JRM:  End of last year, I was in the process of closing down my restaurant Serai, and had wanted to use my remaining stock of food items to cook free lunch buffets for refugee families with small children.  However, by the time the authorities got back to me in January, it was already too late to make it happen. The thoughts of wanting to help out the refugees in anyway possible were still with me after Serai closed.  I got the idea of helping teenage refugees because of my son Daniel.  He loves my food and he loves to cook.  When he was travelling in Asia and New Zealand for six months with his friends, I had asked myself almost everyday if he had enough food to eat….  A mother’s instinct I guess.  Teenage refugees left their homes and their families without knowing when they will ever see them again.  They have gone through a lot, and now they are on their own.  I wanted to bring some cheer into their lives through food, and decided to make use of my cooking skills – I could teach them how to cook, and share with them European and Asian food culture.  Hence the project’s name “Cooking for HOPE”, which was born in March this year.

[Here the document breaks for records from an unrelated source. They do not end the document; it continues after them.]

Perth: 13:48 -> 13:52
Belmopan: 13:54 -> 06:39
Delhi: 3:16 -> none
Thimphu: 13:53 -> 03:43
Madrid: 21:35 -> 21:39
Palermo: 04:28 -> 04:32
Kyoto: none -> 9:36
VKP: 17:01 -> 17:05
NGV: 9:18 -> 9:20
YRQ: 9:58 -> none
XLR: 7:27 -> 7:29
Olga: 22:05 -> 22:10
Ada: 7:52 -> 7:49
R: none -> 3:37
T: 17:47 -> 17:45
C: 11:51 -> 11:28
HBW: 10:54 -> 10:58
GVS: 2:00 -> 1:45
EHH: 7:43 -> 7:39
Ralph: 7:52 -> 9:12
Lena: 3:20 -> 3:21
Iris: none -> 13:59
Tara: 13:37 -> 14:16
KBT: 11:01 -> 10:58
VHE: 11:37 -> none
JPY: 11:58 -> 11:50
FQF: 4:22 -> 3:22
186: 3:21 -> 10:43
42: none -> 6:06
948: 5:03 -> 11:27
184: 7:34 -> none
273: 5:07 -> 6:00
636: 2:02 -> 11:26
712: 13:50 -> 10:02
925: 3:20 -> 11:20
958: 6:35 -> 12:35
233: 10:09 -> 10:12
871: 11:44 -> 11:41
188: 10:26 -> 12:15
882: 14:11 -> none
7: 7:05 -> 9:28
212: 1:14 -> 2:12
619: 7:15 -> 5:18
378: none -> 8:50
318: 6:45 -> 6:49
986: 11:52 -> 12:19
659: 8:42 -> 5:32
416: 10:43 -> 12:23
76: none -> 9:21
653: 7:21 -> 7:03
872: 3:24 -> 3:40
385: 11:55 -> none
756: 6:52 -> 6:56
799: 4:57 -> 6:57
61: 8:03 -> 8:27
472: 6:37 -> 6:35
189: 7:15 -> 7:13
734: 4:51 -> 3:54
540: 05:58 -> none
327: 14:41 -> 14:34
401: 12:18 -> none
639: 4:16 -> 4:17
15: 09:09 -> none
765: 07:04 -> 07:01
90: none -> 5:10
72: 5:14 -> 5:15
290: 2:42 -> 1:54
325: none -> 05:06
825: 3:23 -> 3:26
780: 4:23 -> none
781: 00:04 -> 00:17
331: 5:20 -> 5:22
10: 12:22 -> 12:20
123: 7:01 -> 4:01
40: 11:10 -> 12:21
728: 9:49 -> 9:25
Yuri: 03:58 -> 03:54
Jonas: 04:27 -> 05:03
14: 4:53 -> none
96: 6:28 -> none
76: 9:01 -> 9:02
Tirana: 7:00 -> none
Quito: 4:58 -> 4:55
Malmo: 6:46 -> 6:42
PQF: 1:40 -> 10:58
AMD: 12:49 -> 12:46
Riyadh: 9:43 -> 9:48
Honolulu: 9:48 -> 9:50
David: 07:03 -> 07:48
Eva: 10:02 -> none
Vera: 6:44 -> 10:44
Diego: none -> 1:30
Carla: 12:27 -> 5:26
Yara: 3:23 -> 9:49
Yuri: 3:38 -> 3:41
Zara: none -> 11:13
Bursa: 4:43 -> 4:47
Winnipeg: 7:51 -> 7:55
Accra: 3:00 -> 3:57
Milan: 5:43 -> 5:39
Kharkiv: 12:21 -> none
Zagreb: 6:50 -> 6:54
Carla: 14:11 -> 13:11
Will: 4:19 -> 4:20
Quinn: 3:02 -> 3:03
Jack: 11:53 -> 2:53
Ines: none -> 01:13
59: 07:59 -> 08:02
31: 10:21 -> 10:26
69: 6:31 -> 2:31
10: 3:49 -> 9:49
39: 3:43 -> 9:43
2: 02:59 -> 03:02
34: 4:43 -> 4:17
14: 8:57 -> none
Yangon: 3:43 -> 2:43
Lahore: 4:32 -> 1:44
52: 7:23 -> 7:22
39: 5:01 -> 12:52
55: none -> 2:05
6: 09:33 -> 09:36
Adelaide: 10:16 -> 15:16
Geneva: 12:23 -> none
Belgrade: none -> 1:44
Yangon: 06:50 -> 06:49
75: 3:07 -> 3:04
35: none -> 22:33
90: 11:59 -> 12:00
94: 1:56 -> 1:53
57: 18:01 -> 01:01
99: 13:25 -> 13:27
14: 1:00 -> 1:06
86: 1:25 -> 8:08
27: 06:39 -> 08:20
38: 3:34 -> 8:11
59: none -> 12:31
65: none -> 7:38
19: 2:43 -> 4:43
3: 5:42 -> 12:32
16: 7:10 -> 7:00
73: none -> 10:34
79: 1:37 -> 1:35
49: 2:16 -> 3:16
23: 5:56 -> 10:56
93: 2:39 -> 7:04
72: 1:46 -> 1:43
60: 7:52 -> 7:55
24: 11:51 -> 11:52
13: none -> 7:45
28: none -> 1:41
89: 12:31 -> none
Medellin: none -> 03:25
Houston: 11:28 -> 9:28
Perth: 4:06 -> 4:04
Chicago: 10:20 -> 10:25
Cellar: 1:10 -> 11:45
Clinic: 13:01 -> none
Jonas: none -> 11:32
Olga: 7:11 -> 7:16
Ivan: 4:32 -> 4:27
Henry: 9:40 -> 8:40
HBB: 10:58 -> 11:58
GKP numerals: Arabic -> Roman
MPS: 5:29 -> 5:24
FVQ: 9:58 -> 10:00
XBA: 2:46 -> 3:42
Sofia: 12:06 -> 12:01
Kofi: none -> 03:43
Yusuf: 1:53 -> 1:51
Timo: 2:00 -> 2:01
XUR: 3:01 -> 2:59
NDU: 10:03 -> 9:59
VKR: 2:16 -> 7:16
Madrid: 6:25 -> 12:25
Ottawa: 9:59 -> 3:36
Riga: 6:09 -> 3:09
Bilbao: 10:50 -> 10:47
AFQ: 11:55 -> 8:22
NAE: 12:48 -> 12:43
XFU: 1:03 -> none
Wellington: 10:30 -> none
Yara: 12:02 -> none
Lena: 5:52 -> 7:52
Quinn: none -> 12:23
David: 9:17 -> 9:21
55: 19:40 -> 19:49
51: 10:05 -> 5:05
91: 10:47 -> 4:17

Me:  On May 28th, you successfully hosted your first cooking session with youths from Punjab, Guinea and Afghanistan.  With so much on your plate – juggling a job, conducting cooking courses and running a catering business – how do you manage? 

JRM:  I once heard a saying that goes, “Time is free, so if you don’t have time, just take it”! I think this following quote answers your question:

Don’t let the fear of the time it will take to accomplish something stand in the way of your doing it. The time will pass anyway; we might just as well put that passing time to the best possible use” ~ Earl Nightingale

Me:  Was it difficult to get to these kids?  Who or which organization did you contact first?

JRM: In the beginning it was difficult because I didn’t know where to start, who to talk to.  I phoned and emailed all possible avenues.  My first contact was the city of Heidelberg’s “Flüchtlingsrat” – here I found out that new arrivals at Patrick-Henry-Village are taken care of by the state of Baden-Württemberg (and not the city of Heidelberg).  I was directed from one person to another – this took more than two months and slowly I was losing hope that I would ever get to the youths.  My luck changed when an acquaintance suggested that I should contact various “Jugendheim” (youth homes) in Heidelberg which have quite a few numbers of refugees teenagers in their facilities.  I had luck with the Johannes Falkhaus (“Jugendheim” in Boxberg) – they sent eight youths to participate in the first event.

Me:  How did your family and friends react to this project?  Since you can’t do this alone, who are supporting you?

JRM:  My husband and my kids have been very supportive –my kids especially found it very cool that I am helping out.  When I told my friends, they liked the idea too, and right away volunteered to help.

Me:  Ramadan, the Muslim month of fasting is coming to an end soon, and to celebrate Eid al-Fitr I understand you have something special lined up?

JRM:  Many of the youths are from Muslim countries, and being away from home, they miss all the customs that accompany the month of Ramadan, including traditional foods made with motherly love.  I can still recall my first Ramadan without my family – I was 18, studying in Louisiana, and I was crying so hard because I was so homesick!

Eid al-Fitr is an important festival spent with family, and since these youths can’t be with their families, I would like to treat them to special dishes, along with a home-cooked meal, which I am sure they have been missing.  This is also a good opportunity for me to challenge myself to venture into Middle Eastern cuisine.

Me:  Thank you Juliah for sharing your project with us.  Your efforts are proof that food bridges cultural divides and brings everyone together!